■ **Your assignment**: Go through the records and extract every line with the word "where".

[[ Entries provided, beginning ]]

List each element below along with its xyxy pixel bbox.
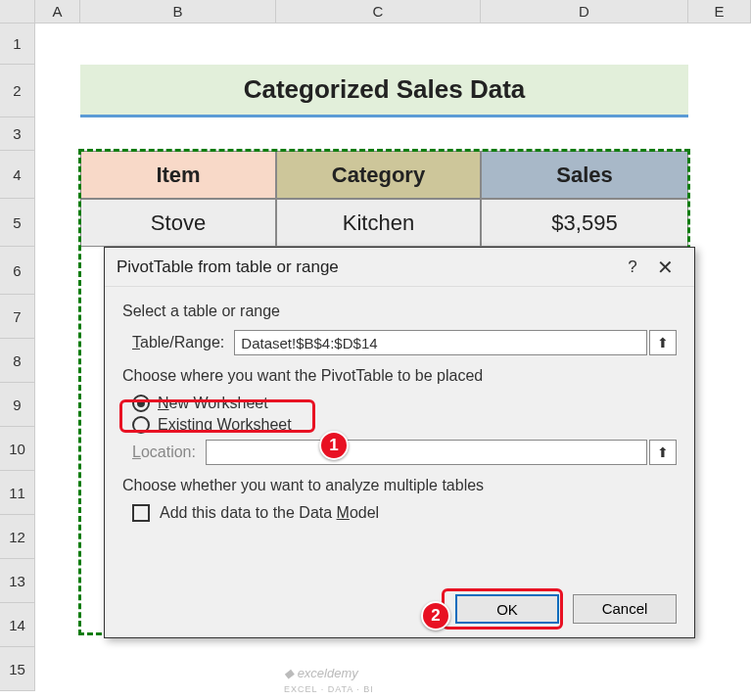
table-range-label: Table/Range: bbox=[132, 334, 224, 351]
row-header[interactable]: 13 bbox=[0, 559, 35, 603]
row-header[interactable]: 9 bbox=[0, 383, 35, 427]
ok-button[interactable]: OK bbox=[455, 594, 559, 624]
help-icon[interactable]: ? bbox=[618, 257, 647, 277]
section-placement: Choose where you want the PivotTable to … bbox=[122, 367, 677, 385]
table-range-input[interactable]: Dataset!$B$4:$D$14 bbox=[234, 330, 647, 355]
row-header[interactable]: 15 bbox=[0, 647, 35, 691]
row-header[interactable]: 5 bbox=[0, 199, 35, 247]
dialog-title: PivotTable from table or range bbox=[117, 257, 618, 277]
close-icon[interactable]: ✕ bbox=[647, 256, 682, 279]
cell-sales: $3,595 bbox=[481, 199, 688, 247]
select-all-corner[interactable] bbox=[0, 0, 35, 23]
data-table: Item Category Sales Stove Kitchen $3,595 bbox=[80, 151, 688, 247]
collapse-dialog-icon[interactable]: ⬆ bbox=[649, 330, 677, 355]
column-header[interactable]: B bbox=[80, 0, 276, 23]
dialog-titlebar[interactable]: PivotTable from table or range ? ✕ bbox=[105, 248, 694, 287]
section-multiple-tables: Choose whether you want to analyze multi… bbox=[122, 477, 677, 494]
cancel-button[interactable]: Cancel bbox=[573, 594, 677, 624]
row-header[interactable]: 1 bbox=[0, 23, 35, 65]
header-sales: Sales bbox=[481, 151, 688, 199]
header-item: Item bbox=[80, 151, 276, 199]
cell-category: Kitchen bbox=[276, 199, 481, 247]
row-header[interactable]: 4 bbox=[0, 151, 35, 199]
column-header[interactable]: A bbox=[35, 0, 80, 23]
checkbox-data-model[interactable]: Add this data to the Data Model bbox=[132, 504, 677, 522]
watermark: ◆ exceldemy EXCEL · DATA · BI bbox=[284, 666, 374, 695]
column-header[interactable]: C bbox=[276, 0, 481, 23]
row-header[interactable]: 10 bbox=[0, 427, 35, 471]
row-header[interactable]: 14 bbox=[0, 603, 35, 647]
row-header[interactable]: 7 bbox=[0, 295, 35, 339]
column-header[interactable]: E bbox=[688, 0, 751, 23]
checkbox-data-model-label: Add this data to the Data Model bbox=[160, 504, 379, 522]
radio-new-worksheet[interactable]: New Worksheet bbox=[132, 395, 677, 412]
section-select-range: Select a table or range bbox=[122, 303, 677, 320]
radio-icon bbox=[132, 395, 150, 412]
collapse-dialog-icon[interactable]: ⬆ bbox=[649, 440, 677, 465]
location-input[interactable] bbox=[206, 440, 647, 465]
cell-item: Stove bbox=[80, 199, 276, 247]
pivottable-dialog: PivotTable from table or range ? ✕ Selec… bbox=[104, 247, 695, 638]
column-header[interactable]: D bbox=[481, 0, 688, 23]
merged-title-cell: Categorized Sales Data bbox=[80, 65, 688, 117]
row-header[interactable]: 3 bbox=[0, 117, 35, 151]
row-header[interactable]: 8 bbox=[0, 339, 35, 383]
row-header[interactable]: 12 bbox=[0, 515, 35, 559]
row-header[interactable]: 2 bbox=[0, 65, 35, 117]
row-header[interactable]: 11 bbox=[0, 471, 35, 515]
row-header[interactable]: 6 bbox=[0, 247, 35, 295]
location-label: Location: bbox=[132, 443, 196, 461]
header-category: Category bbox=[276, 151, 481, 199]
watermark-icon: ◆ bbox=[284, 666, 294, 680]
radio-icon bbox=[132, 416, 150, 434]
checkbox-icon bbox=[132, 504, 150, 522]
radio-new-worksheet-label: New Worksheet bbox=[158, 395, 268, 412]
radio-existing-worksheet[interactable]: Existing Worksheet bbox=[132, 416, 677, 434]
radio-existing-worksheet-label: Existing Worksheet bbox=[158, 416, 292, 434]
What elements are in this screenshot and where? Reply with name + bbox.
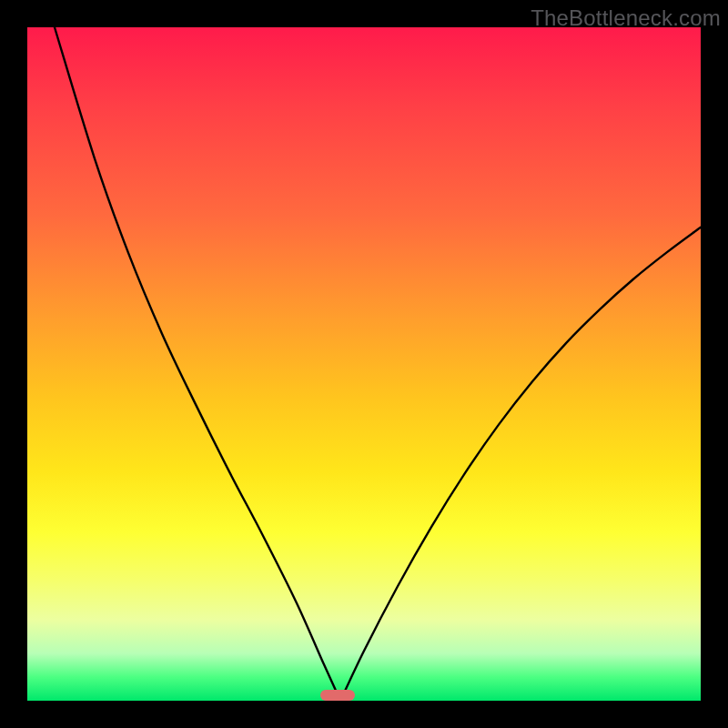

[[ Entries provided, end ]]

■ **Solution**:
section-placement: Choose where you want the PivotTable to … bbox=[122, 367, 677, 385]
What elements are in this screenshot and where? Reply with name + bbox.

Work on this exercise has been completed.